When to wean
The Department of Health, in line with the World Health Organisation, recommends that until six months of age, breast milk or infant formula will provide all the nourishment needed for proper growth and development of your baby.
From six months onwards, nutrient stores that have been present from birth, such as iron, zinc, vitamin A and D become depleted and the nutritional requirements increase beyond that which can be provided by milk. It’s therefore important not to delay introducing solids beyond 6 months.
You may have noticed your baby starting to produce increasing amounts of saliva in the form of dribble from around 6 to 8 weeks. It could be early teeth but the main reason is so they can start eating proper food from around 6 months (although it could be earlier, from 4-6 months depending on your baby’s needs).
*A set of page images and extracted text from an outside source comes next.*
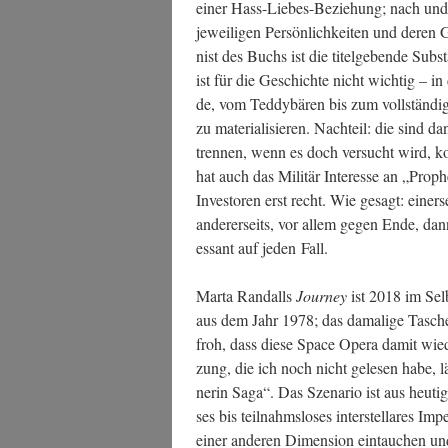
einer Hass-Lie­bes-Bezie­hung; nach und 
jewei­li­gen Per­sön­lich­kei­ten und deren G
nist des Buchs ist die titel­ge­ben­de Sub­s
ist für die Geschich­te nicht wich­tig – in
de, vom Ted­dy­bä­ren bis zum voll­stän­di
zu mate­ria­li­sie­ren. Nach­teil: die sind
tren­nen, wenn es doch ver­sucht wird, k
hat auch das Mili­tär Inter­es­se an „Pro­p
Inves­to­ren erst recht. Wie gesagt: einer­
ande­rer­seits, vor allem gegen Ende, da
es­sant auf jeden Fall.
Mar­ta Rand­alls
Jour­ney
ist 2018 im Selb
aus dem Jahr 1978; das dama­li­ge Taschen­
froh, dass die­se Space Ope­ra damit wie­d
zung, die ich noch nicht gele­sen habe, lä
ne­rin Saga“. Das Sze­na­rio ist aus heu­ti
ses bis teil­nahms­lo­ses inter­stel­la­res I
einer ande­ren Dimen­si­on ein­tau­chen un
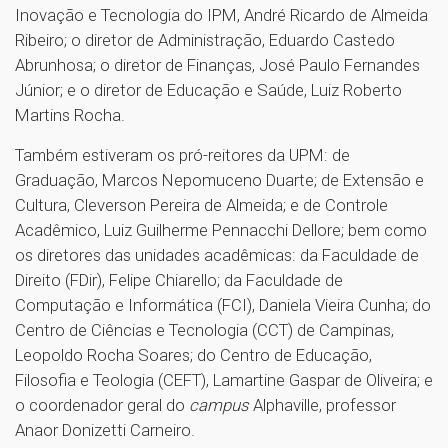
Inovação e Tecnologia do IPM, André Ricardo de Almeida
Ribeiro; o diretor de Administração, Eduardo Castedo
Abrunhosa; o diretor de Finanças, José Paulo Fernandes
Júnior; e o diretor de Educação e Saúde, Luiz Roberto
Martins Rocha.
Também estiveram os pró-reitores da UPM: de
Graduação, Marcos Nepomuceno Duarte; de Extensão e
Cultura, Cleverson Pereira de Almeida; e de Controle
Acadêmico, Luiz Guilherme Pennacchi Dellore; bem como
os diretores das unidades acadêmicas: da Faculdade de
Direito (FDir), Felipe Chiarello; da Faculdade de
Computação e Informática (FCI), Daniela Vieira Cunha; do
Centro de Ciências e Tecnologia (CCT) de Campinas,
Leopoldo Rocha Soares; do Centro de Educação,
Filosofia e Teologia (CEFT), Lamartine Gaspar de Oliveira; e
o coordenador geral do
campus
Alphaville, professor
Anaor Donizetti Carneiro.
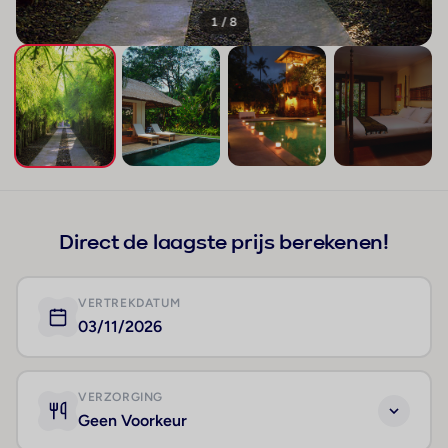
1 / 8
+4
Direct de laagste prijs berekenen!
VERTREKDATUM
03/11/2026
VERZORGING
Geen Voorkeur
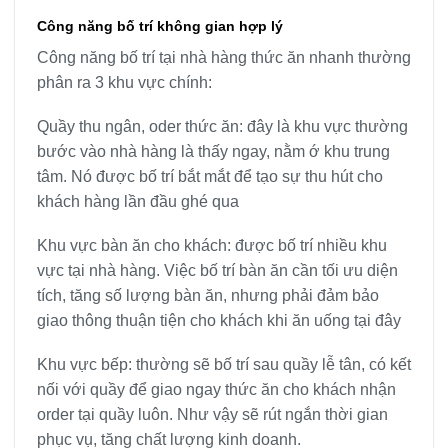
Công năng bố trí không gian hợp lý
Công năng bố trí tại nhà hàng thức ăn nhanh thường
phân ra 3 khu vực chính:
Quầy thu ngân, oder thức ăn: đây là khu vực thường
bước vào nhà hàng là thấy ngay, nằm ớ khu trung
tâm. Nó được bố trí bắt mắt để tạo sự thu hút cho
khách hàng lần đầu ghé qua
Khu vực bàn ăn cho khách: được bố trí nhiều khu
vực tại nhà hàng. Việc bố trí bàn ăn cần tối ưu diện
tích, tăng số lượng bàn ăn, nhưng phải đảm bảo
giao thông thuận tiện cho khách khi ăn uống tại đây
Khu vực bếp: thường sẽ bố trí sau quầy lễ tân, có kết
nối với quầy để giao ngay thức ăn cho khách nhận
order tại quầy luôn. Như vậy sẽ rút ngắn thời gian
phục vụ, tăng chất lượng kinh doanh.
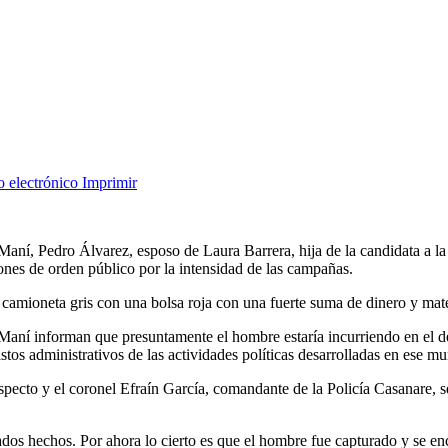
o electrónico
Imprimir
 Maní, Pedro Álvarez, esposo de Laura Barrera, hija de la candidata a 
iones de orden público por la intensidad de las campañas.
camioneta gris con una bolsa roja con una fuerte suma de dinero y mater
aní informan que presuntamente el hombre estaría incurriendo en el de
os administrativos de las actividades políticas desarrolladas en ese mu
especto y el coronel Efraín García, comandante de la Policía Casanare,
os hechos. Por ahora lo cierto es que el hombre fue capturado y se enc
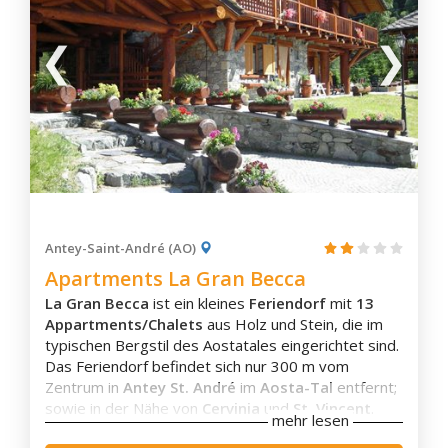
Antey-Saint-André (AO)
Apartments La Gran Becca
La Gran Becca
ist ein kleines
Feriendorf
mit
13
Appartments/Chalets
aus Holz und Stein, die im
typischen Bergstil des Aostatales eingerichtet sind.
Das Feriendorf befindet sich nur 300 m vom
Zentrum in
Antey St. André
im
Aosta-Tal
entfernt;
sowie in der Nähe von
Cervinia
und
St. Vincent
.
mehr lesen
Das Feriendorf La Gran Becca verfügt über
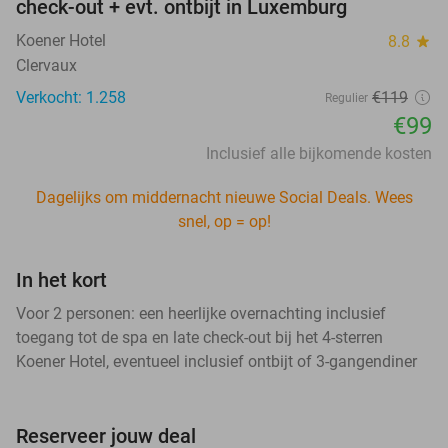
check-out + evt. ontbijt in Luxemburg
Koener Hotel
8.8
star
Clervaux
Verkocht: 1.258
€119
Regulier
€99
Inclusief alle bijkomende kosten
Dagelijks om middernacht nieuwe Social Deals. Wees
snel, op = op!
In het kort
Voor 2 personen: een heerlijke overnachting inclusief
toegang tot de spa en late check-out bij het 4-sterren
Koener Hotel, eventueel inclusief ontbijt of 3-gangendiner
Reserveer jouw deal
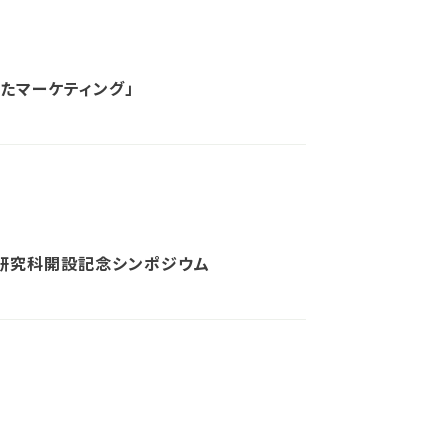
たマーケティング」
研究科開設記念シンポジウム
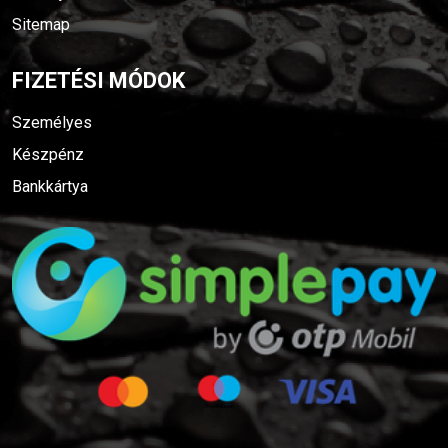
Sitemap
FIZETÉSI MÓDOK
Személyes
Készpénz
Bankkártya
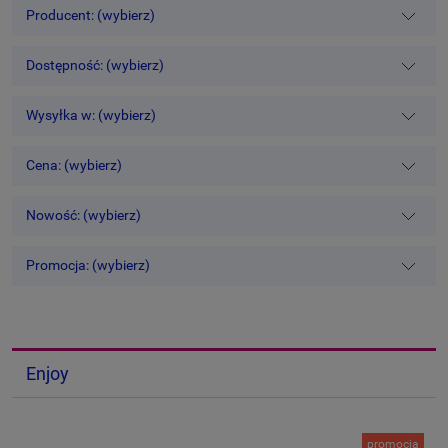
Producent: (wybierz)
Dostępność: (wybierz)
Wysyłka w: (wybierz)
Cena: (wybierz)
Nowość: (wybierz)
Promocja: (wybierz)
Enjoy
promocja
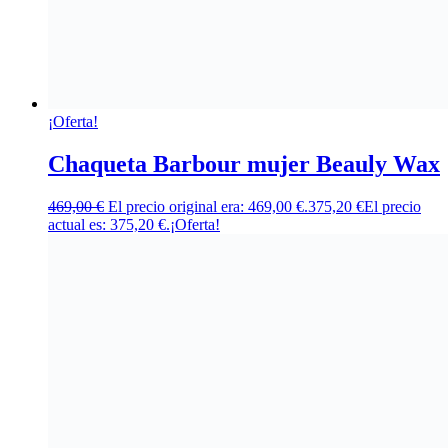
¡Oferta!
Chaqueta Barbour mujer Beauly Wax
469,00
€
El precio original era: 469,00 €.
375,20
€
El precio
actual es: 375,20 €.
¡Oferta!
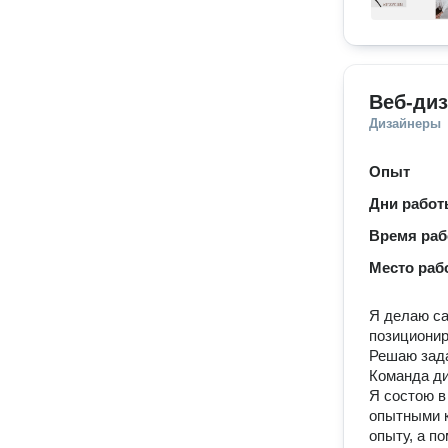
Веб-ди
Дизайнеры
Опыт
Дни рабо
Время ра
Место раб
Я делаю са
позиционир
Решаю зада
Команда д
Я состою в
опытными к
опыту, а п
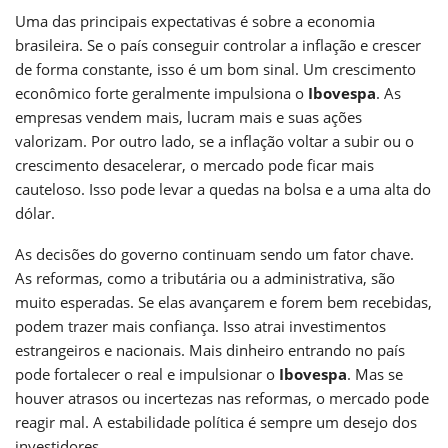
Uma das principais expectativas é sobre a economia
brasileira. Se o país conseguir controlar a inflação e crescer
de forma constante, isso é um bom sinal. Um crescimento
econômico forte geralmente impulsiona o
Ibovespa
. As
empresas vendem mais, lucram mais e suas ações
valorizam. Por outro lado, se a inflação voltar a subir ou o
crescimento desacelerar, o mercado pode ficar mais
cauteloso. Isso pode levar a quedas na bolsa e a uma alta do
dólar.
As decisões do governo continuam sendo um fator chave.
As reformas, como a tributária ou a administrativa, são
muito esperadas. Se elas avançarem e forem bem recebidas,
podem trazer mais confiança. Isso atrai investimentos
estrangeiros e nacionais. Mais dinheiro entrando no país
pode fortalecer o real e impulsionar o
Ibovespa
. Mas se
houver atrasos ou incertezas nas reformas, o mercado pode
reagir mal. A estabilidade política é sempre um desejo dos
investidores.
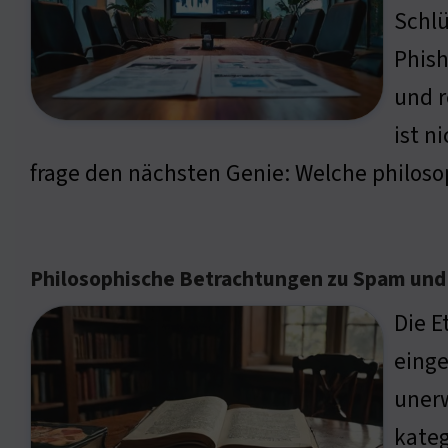
Schlü
Phish
und r
ist n
frage den nächsten Genie: Welche philos
Philosophische Betrachtungen zu Spam und
Die E
eing
unerw
kateg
Babies also naturally develop skills such as sitting up, grasping objects and exploring with their mouths after the first few months of life and in turn will begin to show more interest in foods.
All babies develop differently and have their own individual needs, and although the recommendation is to delay introducing solids until 6 months, some babies will be ready for, or need solids as early as 4 months. It COULD increase the risk of developing allergies particularly in babies from mothers or fathers who already have allergies, so it is best to speak to your health visitor if you want to try solids earlier than 6 months.
Signs your baby is ready to wean
There are a few key signs that your baby is ready to try solid food. They may:
- Start waking in the night for feeds when they have previously been sleeping through
- Seem unsatisfied by their milk feed
- Have a steady head and sits well when supported (they need to be able to maintain a firm upright position in order to take first foods from a spoon and not choke)
- Have gained a healthy weight, at least double their birth weight. (Except in some cases where reflux has prevented good weight gain and introducing solids may help ease the condition – always speak to a health practitioner first in this case)
- Show increasing interest in food you’re eating and even try to grab some en-route from plate to mouth.
- Show signs of knowing how to chew and move food to the back of her mouth – such as less drooling and making a chewing motion with their mouths.
You know your baby best and will know when they’re ready for the next step.